Aspects of the sample should be considered when interpreting and generalizing findings. The authors recognize that use of a selected sample (e.g. selecting children with diagnoses of PDD as opposed to an unselected population sample) when conducting this type of behavior genetic analysis limits generalizability of findings; estimates can be generalized to the population of children with PDDs/autism but would be biased if generalized to the general population. This is consistent with the study aim to explore the genetic and environmental underpinnings of clinical symptom domains in affected individuals with autism. Studies focused explicitly on clinically diagnosed individuals are important given accumulating evidence of different etiologic and phenotypic patterns regarding social interaction and communication development in clinically diagnosed individuals. It should also be taken into consideration that the sample included predominantly multiplex families.

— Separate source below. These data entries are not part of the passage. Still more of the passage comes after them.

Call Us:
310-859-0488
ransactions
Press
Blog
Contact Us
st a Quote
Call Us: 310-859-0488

We were unable to account for some potential covariates. Given power considerations and the complexity of the data analyses, age corrections were not implemented. The ADI scores were based on responses for when the participant was four or five years old, but there might have been differences in recall of parents based on the participant’s current age. Finally, AGRE did not collect data on whether a participant had undergone treatment.

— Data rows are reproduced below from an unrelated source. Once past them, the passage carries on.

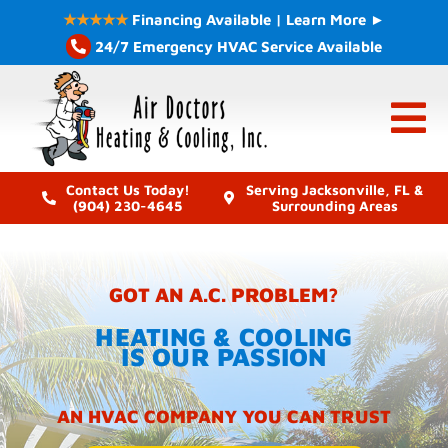
Skip
★★★★★
Financing Available | Learn More ►
to
24/7 Emergency HVAC Service Available
content
Contact Us Today!
Serving Jacksonville, FL &
(904) 230-4645
Surrounding Areas
GOT AN A.C. PROBLEM?
HEATING & COOLING
IS OUR PASSION
AN HVAC COMPANY YOU CAN TRUST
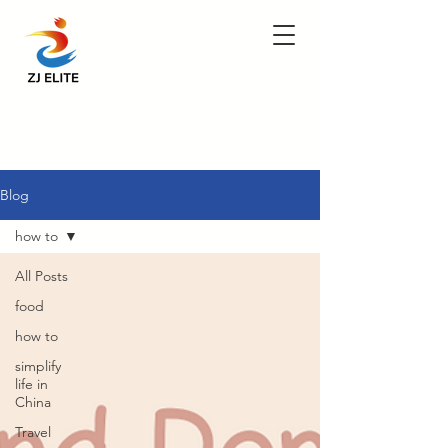
Blog
how to
All Posts
food
how to
simplify
life in
China
Travel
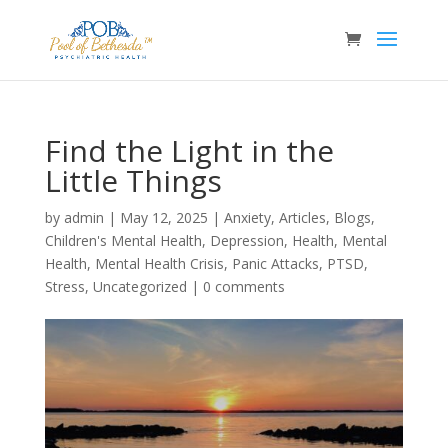
Find the Light in the
Little Things
by
admin
|
May 12, 2025
|
Anxiety
,
Articles
,
Blogs
,
Children's Mental Health
,
Depression
,
Health
,
Mental
Health
,
Mental Health Crisis
,
Panic Attacks
,
PTSD
,
Stress
,
Uncategorized
|
0 comments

Despite the aforementioned limitations, this study has several important strengths. We employed a methodology fairly new to PDD studies; and it is, to our knowledge, one of only five studies to investigate phenotypic congruence among AGRE siblings (Constantino et al., 2006
; Goin-Kochel, Mazefsky, Riley, & AGRE, under review; Kolevzon et al., 2004
; Silverman et al. 2002
) compared to over 85 AGRE-based molecular studies. Phenotypic studies are critical in order to clarify how varying patterns of genetic and environmental inheritance correspond to different phenotypes among the population. Such studies are necessary so that more informed, empirically based decisions can be made for sample selection in molecular studies by choosing stratification characteristics with a large genetic influence. Our study begins to address whether ADI nonverbal communication and social domains may be an important endophenotype for molecular genetic studies by demonstrating that the etiology of these phenotypes involves genetic factors as well as the presence of unique environmental factors. Results indicate that nonverbal communication skills may be more genetically driven, and therefore a better stratification choice than social interaction.

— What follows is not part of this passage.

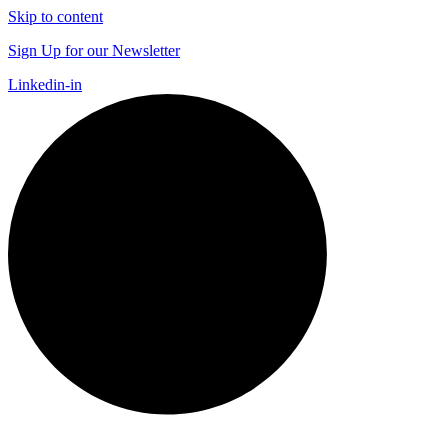
Skip to content
Sign Up for our Newsletter
Linkedin-in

These phenotypes are also important because of their relation to treatment response (Sallows & Graupner, 2005
). Developing a better understanding of etiological factors related to treatment-response predictors is critical, given that poor post-treatment outcomes are correlated with poor intake measures, suggesting that there is a group of children with autism for whom intensive behavioral treatment is not effective on its own. Developing a better idea of etiological factors and characteristics related to treatment response will also help improve decisions regarding intervention type. The large (72%) unique environmental influence on social interaction that was found in this study suggests that treatment may have a relatively greater impact on social skills than nonverbal communication which is more genetically driven.
Future studies can build on our results by replicating them in samples that include more MZ twins and females. Next steps should also include genetic analyses of subgroups of children who have participated in various treatment programs and have an identified response pattern.